Was ist AirPlay eigentlich?

AirPlay ist ein Streaming-Protokoll, das von Apple bereits 2004 unter dem Namen AirTunes auf den Markt gebracht wurde und das es dem Anwender leicht machen soll, ohne auf technische Begebenheiten wie DRM-Schutz, Auflösung oder Netzwerk achten zu müssen, Videos, Fotos, Musik, Spiele oder auch den gesamten Bildschirminhalt drahtlos an geeignete Geräte zu übertragen. Dabei werden unter diesem Namen diverse Dienste und Übertragungsprotokolle (RAOP, RTS, DAAP, SDP,HTTP-Streaming, DACP, NTP, ...) zusammengefasst. Als Grundlage dient dabei Apples eigene DNS-Erweiterung Bonjour, die es ermöglicht, dass sich die unterschiedlichen Geräte in einem Netzwerk auch ohne die Hilfe des Anwenders finden.
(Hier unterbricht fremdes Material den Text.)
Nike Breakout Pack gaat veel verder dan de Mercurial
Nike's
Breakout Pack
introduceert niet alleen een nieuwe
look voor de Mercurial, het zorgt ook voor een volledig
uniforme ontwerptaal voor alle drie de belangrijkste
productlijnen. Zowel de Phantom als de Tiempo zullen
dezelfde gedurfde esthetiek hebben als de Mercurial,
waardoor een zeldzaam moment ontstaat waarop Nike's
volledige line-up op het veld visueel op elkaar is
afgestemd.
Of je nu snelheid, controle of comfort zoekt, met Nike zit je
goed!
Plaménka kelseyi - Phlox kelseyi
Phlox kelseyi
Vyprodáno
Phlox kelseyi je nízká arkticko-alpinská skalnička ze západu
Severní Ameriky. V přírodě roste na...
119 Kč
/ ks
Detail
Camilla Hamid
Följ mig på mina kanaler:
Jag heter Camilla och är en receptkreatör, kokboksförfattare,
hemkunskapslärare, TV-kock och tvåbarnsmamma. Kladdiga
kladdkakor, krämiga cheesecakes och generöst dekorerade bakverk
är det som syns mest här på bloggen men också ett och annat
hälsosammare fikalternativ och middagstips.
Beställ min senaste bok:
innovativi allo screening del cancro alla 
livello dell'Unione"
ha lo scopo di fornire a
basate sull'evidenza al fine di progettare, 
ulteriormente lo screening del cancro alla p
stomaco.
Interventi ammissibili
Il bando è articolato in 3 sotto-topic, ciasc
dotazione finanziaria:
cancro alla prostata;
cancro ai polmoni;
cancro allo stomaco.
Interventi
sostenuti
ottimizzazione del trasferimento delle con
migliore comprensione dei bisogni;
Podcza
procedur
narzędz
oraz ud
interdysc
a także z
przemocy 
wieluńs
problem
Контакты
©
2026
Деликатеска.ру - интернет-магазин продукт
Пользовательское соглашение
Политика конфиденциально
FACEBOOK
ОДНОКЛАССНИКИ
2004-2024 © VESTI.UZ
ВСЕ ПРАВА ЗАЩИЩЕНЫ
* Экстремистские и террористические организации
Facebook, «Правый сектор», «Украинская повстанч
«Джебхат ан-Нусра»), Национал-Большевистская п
Da dies alles automatisch funktioniert und somit vom Nutzer über einen einzigen Button bedient werden kann, wird AirPlay zu einem leicht bedienbaren, flexiblen, kabellosen und für die Schule äußerst gut geeigneten Dienst, der in dieser Form bisher von keinem anderen Hersteller geboten werden kann. Der Anwender muss lediglich dafür sorgen, dass alle Geräte mit Strom versorgt sind und sich im gleichen Netzwerk befinden.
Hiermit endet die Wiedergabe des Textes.